In your case, you do not carry on a business of buying, selling or developing land. You purchased the initial property primarily for domestic use in future retirement, but have used it as a passive investment since purchase. You had minimal involvement in the subdivision of the land and have only changed the land to the extent that you are required for council purposes. Accordingly, the proceeds from the sale of the subdivided block will not be included in your ordinary income. Rather, the sale will be considered a capital transaction subject to the capital gains tax provisions in Part 3-1 of the ITAA 1997. As you purchased and sold the land after 21 September 1999, and have held the land for more than 12 months, you will be eligible to apply the 50% CGT discount on the sale of the land.
Goods and services tax provisions
GST is payable on any taxable supply that you make.
Section 9-5 of the A New Tax System (Goods and Services Tax) Act 1999 (GST Act) sets out the requirements of a taxable supply and states that you make a taxable supply if the supply is for consideration, is made in the course of an enterprise, is connected to Australia and you are, or are required to be, registered for GST. However, a supply is not a taxable supply to the extent it is GST free or input taxed.
In your case, you will supply the lower block for consideration and the supply is connected with Australia. The property is subject to a residential lease and the letting of a property is an activity in the nature of a lease, licence or other grant of an interest in property as it is done on a regular and continuous basis. Hence, the activity meets the definition of enterprise.

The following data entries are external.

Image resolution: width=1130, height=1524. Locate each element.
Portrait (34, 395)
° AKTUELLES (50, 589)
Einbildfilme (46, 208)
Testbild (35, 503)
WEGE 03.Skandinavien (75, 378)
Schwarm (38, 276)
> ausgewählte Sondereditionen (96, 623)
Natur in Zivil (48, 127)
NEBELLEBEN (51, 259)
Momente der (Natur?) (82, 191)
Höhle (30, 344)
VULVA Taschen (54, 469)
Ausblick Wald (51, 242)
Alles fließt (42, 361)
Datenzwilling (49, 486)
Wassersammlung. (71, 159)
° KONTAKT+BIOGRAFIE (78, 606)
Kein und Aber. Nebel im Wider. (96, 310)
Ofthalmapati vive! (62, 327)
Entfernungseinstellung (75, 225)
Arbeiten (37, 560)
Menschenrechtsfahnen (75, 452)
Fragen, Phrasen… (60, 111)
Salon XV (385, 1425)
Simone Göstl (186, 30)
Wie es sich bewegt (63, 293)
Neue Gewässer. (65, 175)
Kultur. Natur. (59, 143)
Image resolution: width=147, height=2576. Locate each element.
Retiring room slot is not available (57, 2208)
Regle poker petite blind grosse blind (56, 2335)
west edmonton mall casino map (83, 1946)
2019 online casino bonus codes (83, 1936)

The issue to be determined is whether you are required to be registered for GST and whether the supply is GST-free or input taxed.
Registration
Section 23-5 of the GST Act provides that an entity is required to be registered if it is carrying on an enterprise, and it has a GST turnover of $75,000 or more (other than non-profit entities is $75,000).

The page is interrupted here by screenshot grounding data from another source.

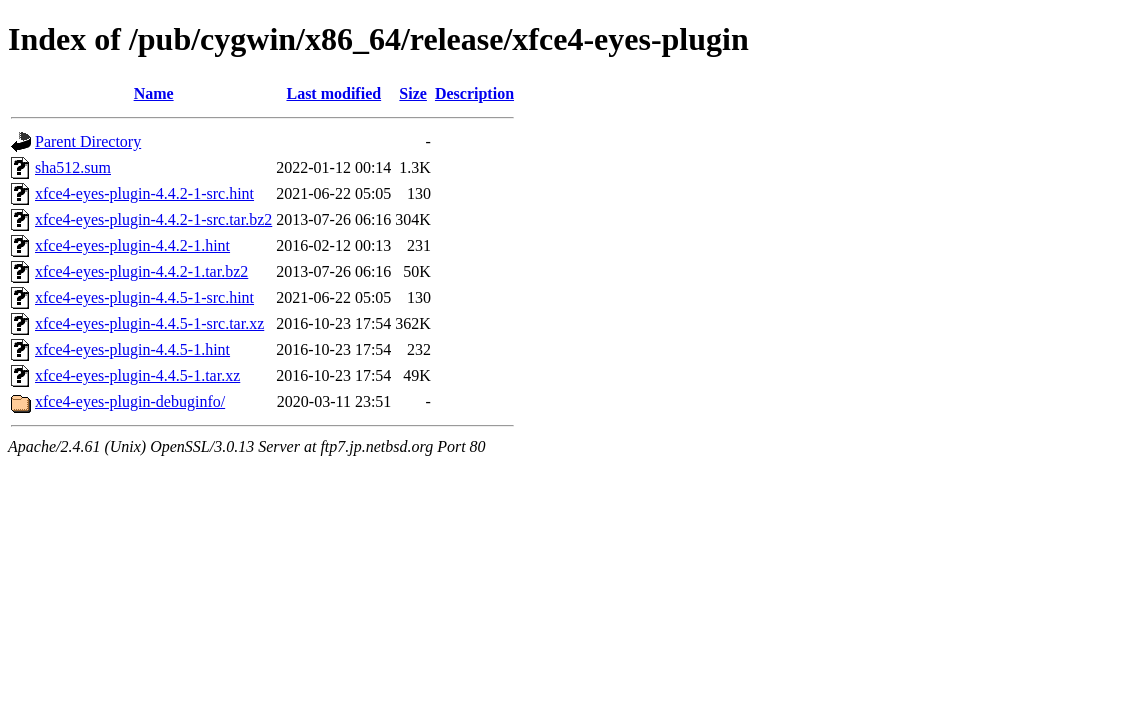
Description (474, 93)
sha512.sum (73, 167)
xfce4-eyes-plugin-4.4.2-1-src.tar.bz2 (153, 219)
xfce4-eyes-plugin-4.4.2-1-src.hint (144, 193)
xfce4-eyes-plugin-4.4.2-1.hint (132, 245)
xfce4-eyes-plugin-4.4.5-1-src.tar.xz (149, 323)
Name (154, 93)
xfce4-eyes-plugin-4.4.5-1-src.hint (144, 297)
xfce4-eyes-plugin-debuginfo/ (130, 401)
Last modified (333, 93)
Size (413, 93)
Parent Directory (88, 141)
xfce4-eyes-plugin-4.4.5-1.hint (132, 349)
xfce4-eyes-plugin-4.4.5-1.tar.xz (137, 375)
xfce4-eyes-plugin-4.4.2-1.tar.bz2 (141, 271)
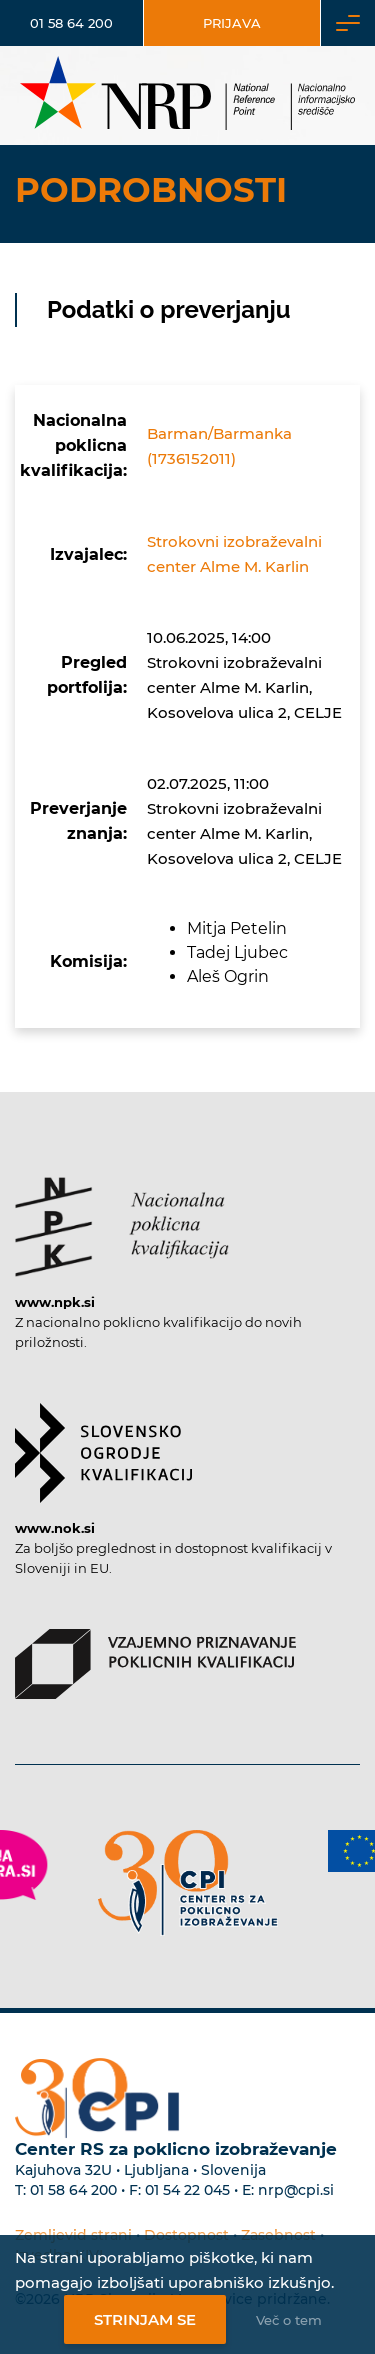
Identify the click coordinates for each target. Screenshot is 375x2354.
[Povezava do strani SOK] (103, 1443)
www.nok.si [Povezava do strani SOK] (55, 1528)
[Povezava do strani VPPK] (155, 1654)
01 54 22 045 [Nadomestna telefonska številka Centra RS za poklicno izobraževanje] (187, 2190)
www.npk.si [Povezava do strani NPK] (55, 1302)
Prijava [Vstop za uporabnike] (232, 23)
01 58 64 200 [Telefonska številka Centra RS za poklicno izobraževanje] (73, 2190)
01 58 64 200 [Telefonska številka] (71, 23)
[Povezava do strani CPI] (188, 1882)
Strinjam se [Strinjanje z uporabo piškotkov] (145, 2319)
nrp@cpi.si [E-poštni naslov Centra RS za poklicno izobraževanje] (296, 2190)
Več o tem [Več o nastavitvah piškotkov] (289, 2320)
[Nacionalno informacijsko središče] (187, 95)
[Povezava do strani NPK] (122, 1217)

In calculating current and projected GST turnover, the following supplies (amongst others) are not included in the calculation:
· supplies that are input taxed (which includes residential rent and sale of residential premises) and
· supplies that are not made in connection with an enterprise that you carry on.
In addition, you disregard any supply made or likely to be made, by you by way of transfer of ownership of a capital asset.

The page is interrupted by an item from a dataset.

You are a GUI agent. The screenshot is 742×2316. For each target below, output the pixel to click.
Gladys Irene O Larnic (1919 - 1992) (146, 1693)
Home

In your case, the lower block was part of the property which is a capital asset used in conducting your leasing enterprise. You will be transferring ownership of this asset when you sell the lower block. Therefore, your GST turnover is nil.
As your projected turnover will be below the GST turnover threshold, you will not be required to be registered. Therefore, as all the requirements of section 9-5 of the GST Act have not been met, the sale of the lower block is not a taxable supply.
It is not necessary to consider whether the supply is GST-free or input taxed.